Then something happened that i cannot explain at all, he finished his semon, and the band started up, and i left- i was weeping outside, and i didnt want to be conspicous, after i came back-there was an altar call, and i felt imprinted to go to the front of the church- i felt blank and happy, like how the spirit of god is described in conversion literture, my head shut off and i felt a strong desire to go to the altar and be cleansed- like all of my sins, and all of my actions others consider sins-would disappear, and i would be happy and joyus and forever in the arms of christ jesus. i have been unusually quiet today, and am feeling deeply confused- am i now born again ?

anthony, Tuesday, 24 September 2002 17:03 (twenty-three years ago)

(The whole born-again phenomenon is completely based on people misinterpreting their own emotional reactions -- your own emotional reactions, which are yours and not theirs! -- as signs of need and change and conversion and the influence of Christ. Just because they make you feel something doesn't mean they're right.)

nabisco (nabisco), Tuesday, 24 September 2002 17:07 (twenty-three years ago)

hip hip hooray for anthony on his magical rebirthing day!

( / insensitivity )

mitch lastnamewithheld (mitchlnw), Tuesday, 24 September 2002 17:10 (twenty-three years ago)

http://ubl.artistdirect.com/Images/Sources/AMGCOVERS/music/cover200/drd800/d826/d82684av29h.jpg

simon trife (simon_tr), Tuesday, 24 September 2002 17:11 (twenty-three years ago)

can i now get serious answers, i am somewhat worried about this.

anthony easton (anthony), Tuesday, 24 September 2002 17:29 (twenty-three years ago)

hey anthony - you've said before the ritual is important and comforting to you, which can perhaps in some way explain inexplicable emotion. being on cult watch = works to a church's advantage, in that all the churches i've ever been to have worked very hard to appear friendly and inclusive without that grabby cult feel. if you go in on your guard and see you've nothing to defend against, it can wrong foot you and make you think you've been wary for no reason.

nabisco, what you said about people misinterpreting their emotions is v. interesting. how does emotion misinterpretation happen?

boxcubed (boxcubed), Tuesday, 24 September 2002 18:14 (twenty-three years ago)

Well, the church pre-empts your emotions by telling you want they "mean," and moreover by performing what they "mean" -- they create a space wherein any strong emotional reaction is immediately linked to the concept or influence of Christ, and wherein others are demonstrating outpourings of emotion and claiming them as some sort of release into the love of Christ.

BUT: those outpourings themselves are not inherently different from the outpourings of emotion exhibited by teenage girls at boyband concerts, kids at a Dashboard Confessional show, weepy-eyed viewers at a particularly powerful film, or E-d up ravers -- in fact I'd make very strong comparisons between the sense of a naive E-d up first-time raver (that some sort of peerlessly pure love exists between the warehouse walls) and that of the born-again. In both cases, the point is context: the surroundings tell you that when you have an emotional reaction, it means X, and then when you have the emotional reaction, you're inclined to believe that second bit about what it says.

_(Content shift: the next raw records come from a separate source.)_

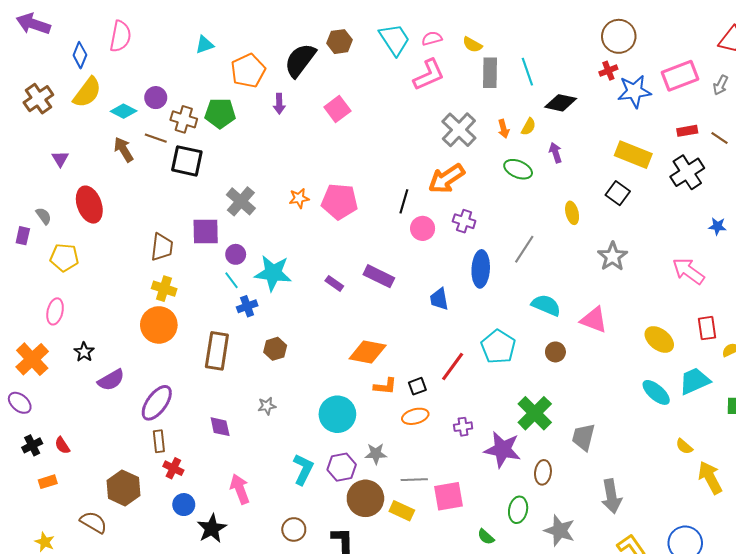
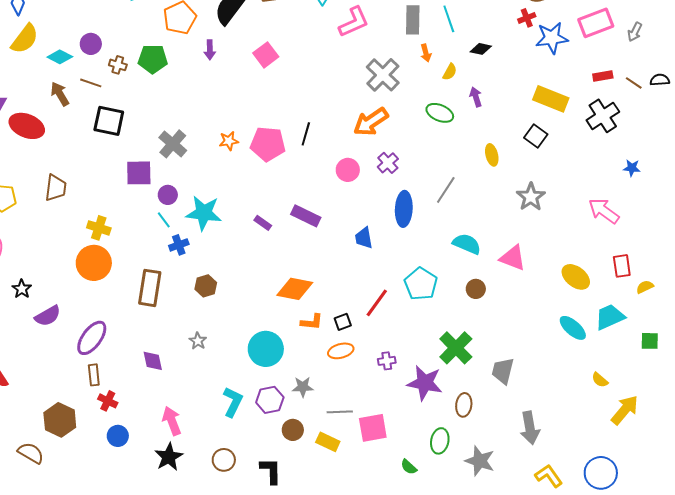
black diamond: (561, 103) -> (481, 49), size x0.7
brown cross: (184, 119) -> (118, 65), size x0.7
orange arrow: (504, 129) -> (426, 53), moved
black square: (187, 161) -> (109, 121), moved
black line: (404, 201) -> (306, 134), moved
red ellipse: (89, 205) -> (27, 126), moved, turned -48
purple cross: (464, 221) -> (388, 163), turned 30
brown trapezoid: (162, 247) -> (56, 188), moved
gray star: (267, 406) -> (198, 341), turned -30
yellow arrow: (710, 478) -> (625, 410), turned 68
brown circle: (365, 498) -> (293, 430), size x0.6
black star: (212, 528) -> (169, 457), moved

Not to mention which the born-again emotional reaction is one that's tempting and appealing to anyone with any sort of problem (i.e. any of us): it is the collective dream of an absolving parents, it asks you to just give up and feel okay about yourself and trust that something (Christ) will make your life okay if you only trust it. Which is another case of the framework biasing the results: if you do do that, if you do give up and recommit, chances are your problem will indeed get better. But it will have gotten better based on your own actions -- your own decision to develop some sort of fortitude in its face -- and you will be stuck thinking in the framework that was set out for you, that somehow Christ is the actor, and not just the prop that made you act.

nabisco (nabisco), Tuesday, 24 September 2002 19:16 (twenty-three years ago)

Which is to say: it tell you things you already know to be true, and it shows you things you already know to be true, and then it takes credit for them and lures you into believing it's right about a lot more stuff on top of that.

nabisco (nabisco), Tuesday, 24 September 2002 19:18 (twenty-three years ago)

The component Nabisco leaves out in an otherwise spot-on analysis is that this process is not by definition a bad thing. You have to compare how your personal beliefs fit in with those of the people involved in the church where you experienced this revelation to truly identify whether throwing your lot in with them will be ultimately harmful to you. (In other words, if the "lot more stuff" Nabisco refers to that the church believes already meshes with your belief system, worrying about the church's nefarious influence on you is moot point because you already agree with it.)

Dan Perry (Dan Perry), Tuesday, 24 September 2002 19:43 (twenty-three years ago)

Also, most Christian churches that I would have anything to do with don't really make a distinction between "Christ acted on you" and "Christ allowed you to act upon yourself".

Dan Perry (Dan Perry), Tuesday, 24 September 2002 19:45 (twenty-three years ago)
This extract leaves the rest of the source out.